My father, David Davidson, wrote about serving as a journalist attached to the U.S. Army in immediate postwar Germany, publishing a well-received novel, The Steeper Cliff , in 1947 and a memoir in American Heritage (June 1982). That time in Germany always remained fresh in his mind, and not long before he died in 1985, he committed to paper this recollection of the Nuremberg trials.


It was not only Reichsmarschall Hermann Goering, the number-two man of the Thousand-Year Reich and Hitler’s own onetime choice for his successor, that I refrained from assassinating on a leaden December day. I also had in my sights—potential sights—Hess, Streicher, Rosenberg, Frank, Speer, von Schirach, et cetera. In short, the whole Nazi top command, except for those who had escaped the Nuremberg trials by suicide and Martin Bormann, who was tried in absentia .

They were easy targets, the infamous defendants, over weeks and months, because of an astonishing laxness of security rivaling that during Lee Harvey Oswald’s short captivity in 1963. And at Nuremberg I gave considerable thought to the possibility of doing away with at least a couple of brace. That ultimately I did not go through with it was because there was missing from my makeup a certain factor that enabled not only Oswald but assassins like Sirhan Sirhan and James Earl Ray to see their opportunities through. I did, however, travel far enough along their path to give me, I believe, a rather special and disconcerting understanding of the compulsions that led them to kill as they did.

The possibilities of mass assassination that opened to me in December 1945 came about, one way or another, through the work I was doing with the U.S. Army as a civilian specialist in Bavaria.

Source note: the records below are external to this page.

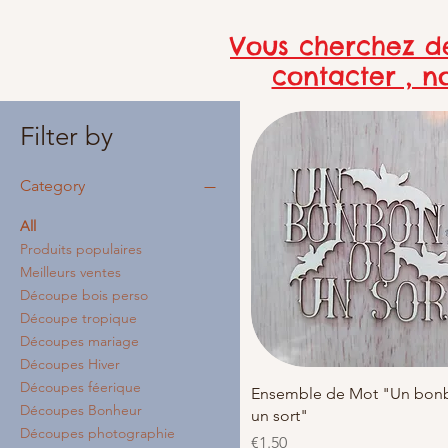
Vous cherchez de
contacter , n
Filter by
Category
All
Produits populaires
Meilleurs ventes
Découpe bois perso
Découpe tropique
Découpes mariage
Découpes Hiver
Découpes féerique
Quick View
Ensemble de Mot "Un bon
Découpes Bonheur
un sort"
Découpes photographie
Price
€1.50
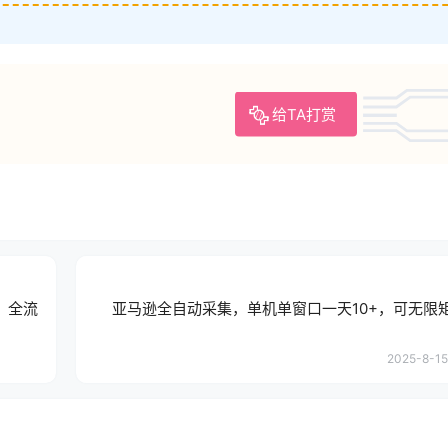
给TA打赏
，全流
亚马逊全自动采集，单机单窗口一天10+，可无限
2025-8-15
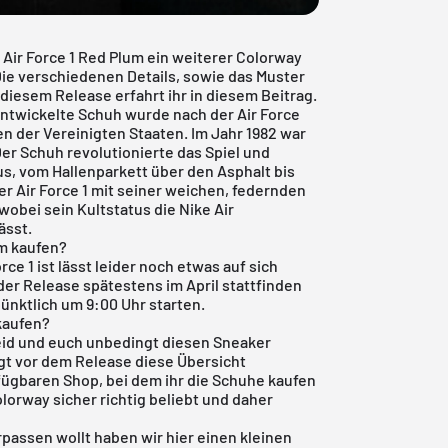
Air Force 1 Red Plum ein weiterer Colorway
Die verschiedenen Details, sowie das Muster
 diesem Release erfahrt ihr in diesem Beitrag.
 entwickelte Schuh wurde nach der
Air Force
 der Vereinigten Staaten. Im Jahr 1982 war
Der Schuh revolutionierte das Spiel und
aus, vom Hallenparkett über den Asphalt bis
der Air Force 1 mit seiner weichen, federnden
obei sein Kultstatus die Nike Air
ässt.
um kaufen?
rce 1 ist lässt leider noch etwas auf sich
der Release spätestens im April stattfinden
ünktlich um 9:00 Uhr starten.
 kaufen?
seid und euch unbedingt diesen Sneaker
ngt vor dem Release diese Übersicht
fügbaren Shop, bei dem ihr die Schuhe kaufen
lorway sicher richtig beliebt und daher
rpassen wollt haben wir hier einen kleinen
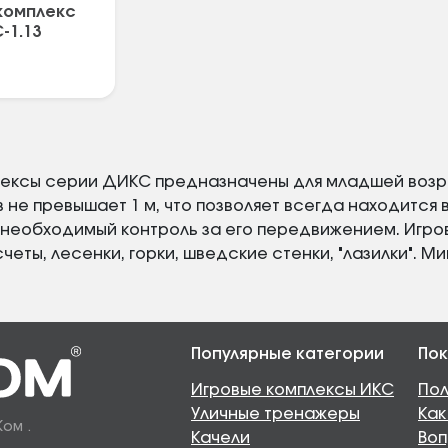
комплекс
-1.13
ексы серии ДИКС предназначены для младшей возрас
в не превышает 1 м, что позволяет всегда находится
необходимый контроль за его передвижением. Игро
четы, лесенки, горки, шведские стенки, "лазилки". М
Популярные категории
Пок
Игровые комплексы ИКС
Пол
Уличные тренажеры
Как
Ком .
Качели
Воп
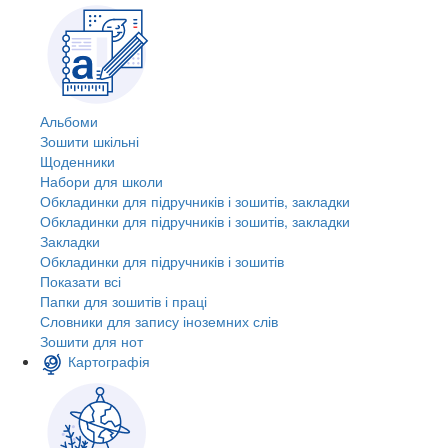
Альбоми
Зошити шкільні
Щоденники
Набори для школи
Обкладинки для підручників і зошитів, закладки
Обкладинки для підручників і зошитів, закладки
Закладки
Обкладинки для підручників і зошитів
Показати всі
Папки для зошитів і праці
Словники для запису іноземних слів
Зошити для нот
Картографія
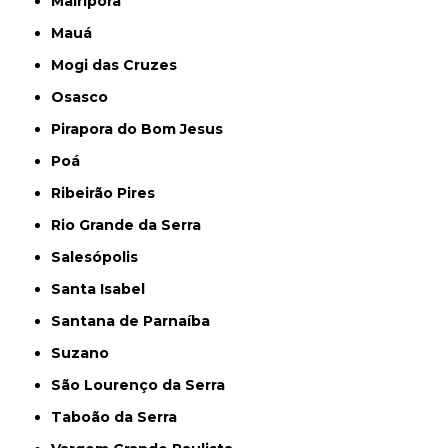
Mairiporã
Mauá
Mogi das Cruzes
Osasco
Pirapora do Bom Jesus
Poá
Ribeirão Pires
Rio Grande da Serra
Salesópolis
Santa Isabel
Santana de Parnaíba
Suzano
São Lourenço da Serra
Taboão da Serra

My job was to help find and recruit dedicated anti-Nazis (and there were some) to serve as editors and publishers of a new German press that could be trusted to publish without censorship (and from which grew a number of distinguished dailies that flourish in Bavaria to this day.)

It was the publisher of the Munich newspaper, the now greatly esteemed Süddeutsche Zeitung , who first turned my thoughts to assassination. A hot-tempered 110-pound bantam rooster, Herr August Schwingenstein was a deeply devout man who quit all press work during the Nazis’ twelve-year rule, choosing instead to labor at every kind of odd job rather than compromise one inch.

One day the name of the Munich native who most flourished under Hitler came up: Reichsführer Heinrich Himmler, chief of the secret police, the SS, Security Service, and so forth.

“For long,” Herr Schwingenstein recalled, “I had been brooding about the fact that so beautiful and Christian a lady as the empress Elisabeth of Austria could have fallen victim to the assassin’s blade, yet a beast like Himmler could live such a charmed life. Again and again I heard it said that Himmler was guarded by so many thousands of his troops that he was even more assassin-proof than Hitler himself.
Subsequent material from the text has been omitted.